Breccia M, Girmenia C, Mecarocci S, Cartoni C, Carmosino I, Tafuri A, Alimena G
Dipartimento di Biotecnologie Cellulari ed Ematologia, University La Sapienza, Rome, Italy.
Ann Hematol. 2001 Oct;80(10):614-6. doi: 10.1007/s002770100337.
Acute colonic pseudo-obstruction, the so-called Ogilvie's syndrome, is a rare and life-threatening digestive complication usually observed in critically ill patients. It is characterized by signs of large-bowel obstruction, without a mechanical cause, and has been reported in various settings, including acute leukemias as a complication of neutropenic enterocolitis after intensive chemotherapy. We describe the case of a young woman who, during the neutropenic phase following autologous bone marrow transplantation for relapsed acute myeloid leukemia, developed neutropenic enterocolitis complicated by an acute pseudo-obstruction of descendent colon and sigma. This process was associated with sepsis and resolved with conservative therapy of the underlying condition, using granulocyte colony-stimulating factor and intravenous neostigmine. We discuss the management of this rare syndrome.

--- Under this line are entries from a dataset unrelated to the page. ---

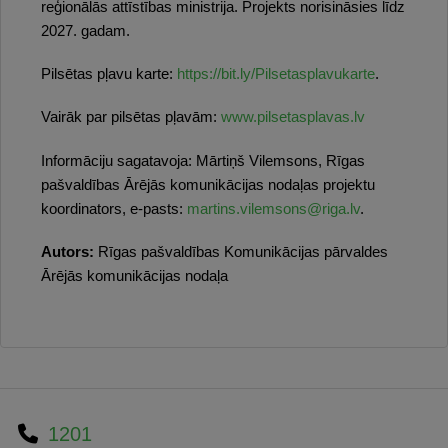
reģionālās attīstības ministrija. Projekts norisināsies līdz
2027. gadam.
Pilsētas pļavu karte:
https://bit.ly/Pilsetasplavukarte
.
Vairāk par pilsētas pļavām:
www.pilsetasplavas.lv
Informāciju sagatavoja: Mārtiņš Vilemsons, Rīgas
pašvaldības Ārējās komunikācijas nodaļas projektu
koordinators, e-pasts:
martins.vilemsons@riga.lv
.
Autors:
Rīgas pašvaldības Komunikācijas pārvaldes
Ārējās komunikācijas nodaļa
1201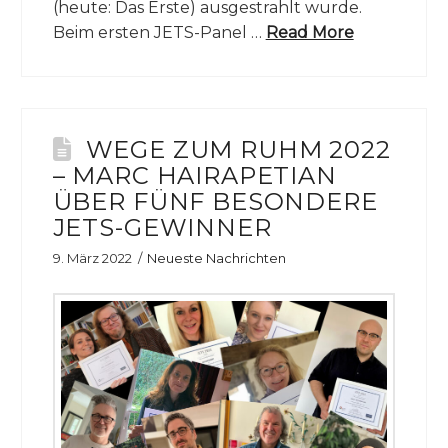
(heute: Das Erste) ausgestrahlt wurde.
Beim ersten JETS-Panel …
Read More
WEGE ZUM RUHM 2022
– MARC HAIRAPETIAN
ÜBER FÜNF BESONDERE
JETS-GEWINNER
9. März 2022
Neueste Nachrichten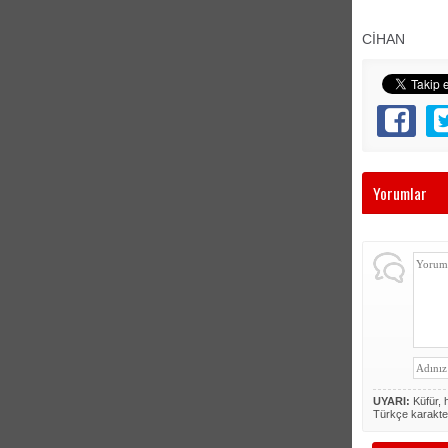
CİHAN
Yorumlar
UYARI:
Küfür, h
Türkçe karakte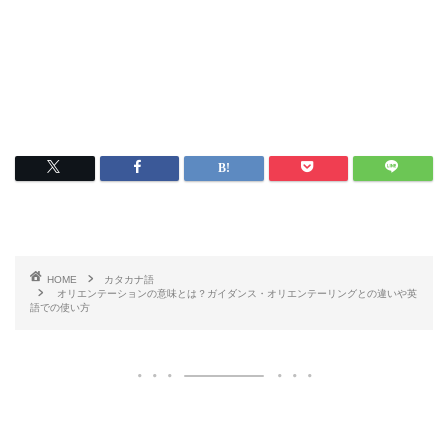
HOME
カタカナ語
オリエンテーションの意味とは？ガイダンス・オリエンテーリングとの違いや英
語での使い方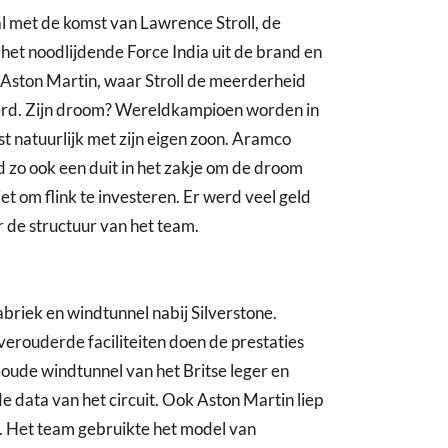
l met de komst van Lawrence Stroll, de
 het noodlijdende Force India uit de brand en
r Aston Martin, waar Stroll de meerderheid
werd. Zijn droom? Wereldkampioen worden in
st natuurlijk met zijn eigen zoon. Aramco
 zo ook een duit in het zakje om de droom
et om flink te investeren. Er werd veel geld
 de structuur van het team.
briek en windtunnel nabij Silverstone.
 verouderde faciliteiten doen de prestaties
oude windtunnel van het Britse leger en
 data van het circuit. Ook Aston Martin liep
 Het team gebruikte het model van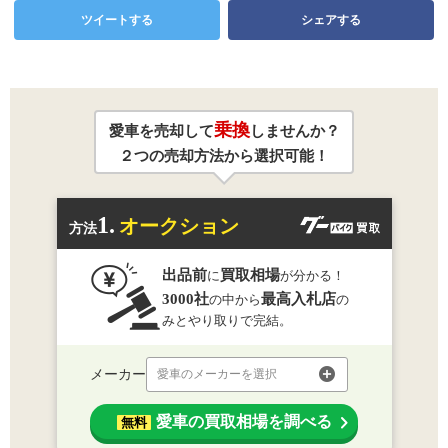
ツイートする
シェアする
乗換
愛車を売却して
しませんか？
２つの売却方法から選択可能！
1.
オークション
方法
出品前
買取相場
に
が分かる！
3000社
最高入札店
の中から
の
みとやり取りで完結。
メーカー
愛車のメーカーを選択
愛車の買取相場を調べる
無料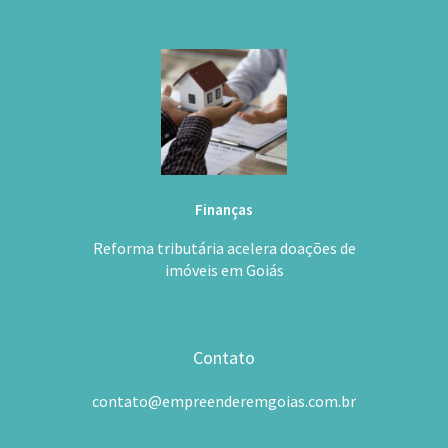
Finanças
Reforma tributária acelera doações de
imóveis em Goiás
Contato
contato@empreenderemgoias.com.br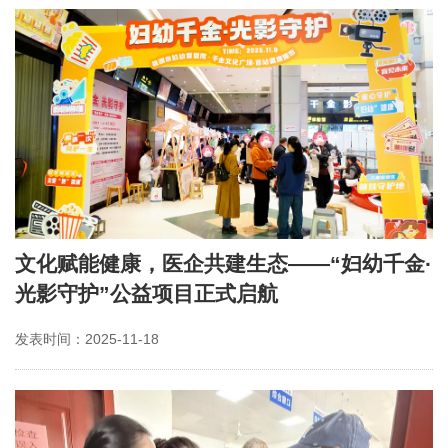
文化赋能健康，医企共建生态——“妇幼千金·
光影守护”公益项目正式启航
发表时间：2025-11-18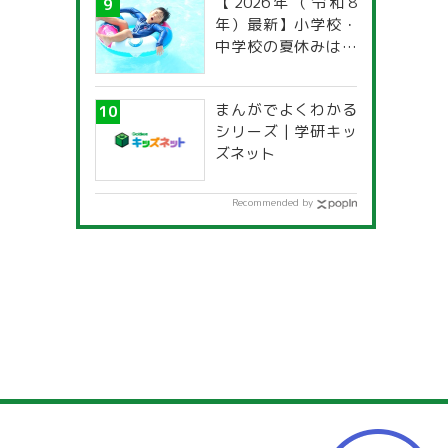
【2026年（令和8
年）最新】小学校・
中学校の夏休みはい
つからいつまで？ 都
道府県別「夏季休暇
まんがでよくわかる
一覧」
シリーズ | 学研キッ
ズネット
Recommended by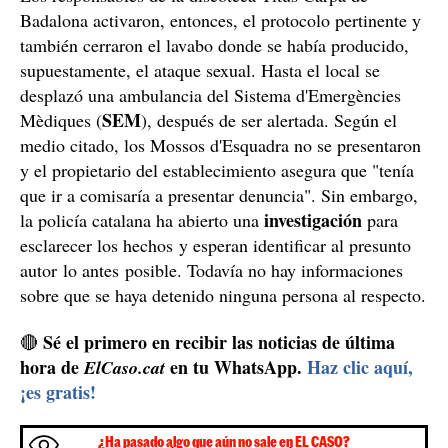
Badalona activaron, entonces, el protocolo pertinente y
también cerraron el lavabo donde se había producido,
supuestamente, el ataque sexual. Hasta el local se
desplazó una ambulancia del Sistema d'Emergències
SEM
Mèdiques (
), después de ser alertada. Según el
medio citado, los Mossos d'Esquadra no se presentaron
y el propietario del establecimiento asegura que "tenía
que ir a comisaría a presentar denuncia". Sin embargo,
investigación
la policía catalana ha abierto una
para
esclarecer los hechos y esperan identificar al presunto
autor lo antes posible. Todavía no hay informaciones
sobre que se haya detenido ninguna persona al respecto.
Sé el primero en recibir las noticias de última
🔴
hora de
en tu WhatsApp.
Haz clic aquí,
ElCaso.cat
¡es gratis!
¿Ha pasado algo que aún no sale en EL CASO?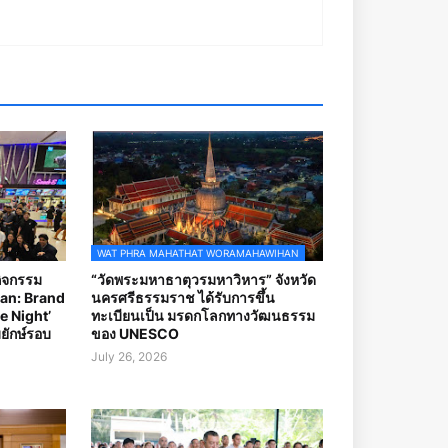
WAT PHRA MAHATHAT WORAMAHAWIHAN
กิจกรรม
“วัดพระมหาธาตุวรมหาวิหาร” จังหวัด
an: Brand
นครศรีธรรมราช ได้รับการขึ้น
e Night’
ทะเบียนเป็น มรดกโลกทางวัฒนธรรม
ยักษ์รอบ
ของ UNESCO
July 26, 2026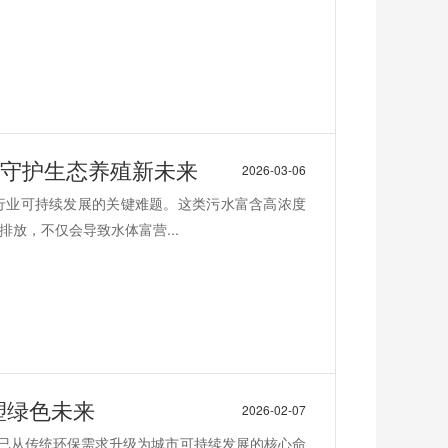
,守护生态养殖新未来
2026-03-06
行业可持续发展的关键难题。这类污水富含高浓度
放，不仅会导致水体富营...
塑绿色未来
2026-02-07
理已从传统环保需求升级为城市可持续发展的核心命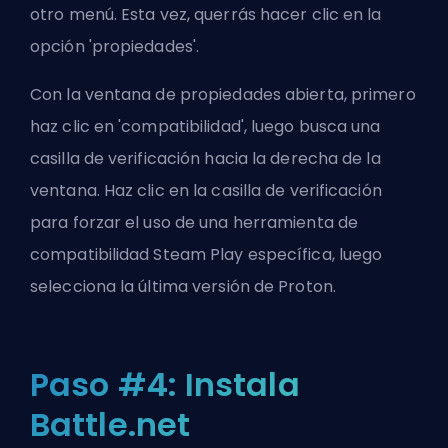
otro menú. Esta vez, querrás hacer clic en la
opción 'propiedades'.
Con la ventana de propiedades abierta, primero
haz clic en 'compatibilidad', luego busca una
casilla de verificación hacia la derecha de la
ventana. Haz clic en la casilla de verificación
para forzar el uso de una herramienta de
compatibilidad Steam Play específica, luego
selecciona la última versión de Proton.
Paso #4: Instala
Battle.net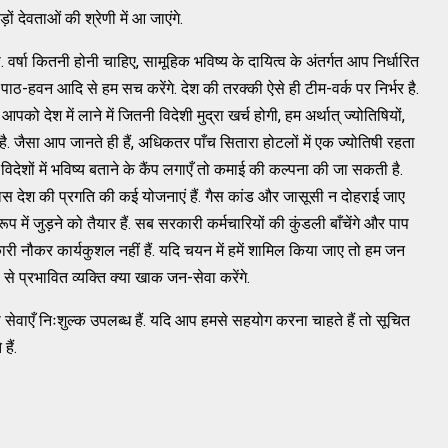
 देवताओं की श्रेणी में आ जाएंगे.
सूखा. वर्षा कितनी होनी चाहिए, सामूहिक भविष्य के दायित्व के अंतर्गत आप निर्धारित
-पाठ-हवन आदि से हम सच करेंगे. देश की तरक्की ऐसे ही टीम-वर्क पर निर्भर है.
ो देश में लाने में जितनी विदेशी मुद्रा खर्च होगी, हम अर्थात् ज्योतिषियों,
. जैसा आप जानते ही हैं, अधिकतर पाँच सितारा होटलों में एक ज्योतिषी रहता
विदेशों में भविष्य बताने के कैंप लगाएँ तो कमाई की कल्पना की जा सकती है.
स देश की प्रगति की कई योजनाएं हैं. गैस कांड और जासूसी न दोहराई जाए
 जुड़ने को तैयार हैं. सब सरकारी कर्मचारियों की कुंडली बाँचेंगे और पाप
ारी नौकर कार्यकुशल नहीं हैं. यदि चयन में हमें शामिल किया जाए तो हम जन
ं से प्रभावित व्यक्ति क्या खाक जन-सेवा करेंगे.
 सेवाएँ निःशुल्क उपलब्ध हैं. यदि आप हमसे सहयोग करना चाहते हैं तो सूचित
हैं.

急性结肠假性梗阻,即所谓的奥吉尔维综合征,是一种罕见且危及生命的消化系统并发症,通常在危重症患者中出现。其特征为大肠梗阻的体征,但无机械性病因,已在多种情况下被报道,包括急性白血病,作为强化化疗后中性粒细胞减少性小肠结肠炎的并发症。我们描述了一名年轻女性的病例,她在因复发性急性髓系白血病进行自体骨髓移植后的中性粒细胞减少期,发生了中性粒细胞减少性小肠结肠炎,并伴有降结肠和乙状结肠急性假性梗阻。该过程与脓毒症相关,通过使用粒细胞集落刺激因子和静脉注射新斯的明对基础疾病进行保守治疗后得以缓解。我们讨论了这种罕见综合征的治疗方法。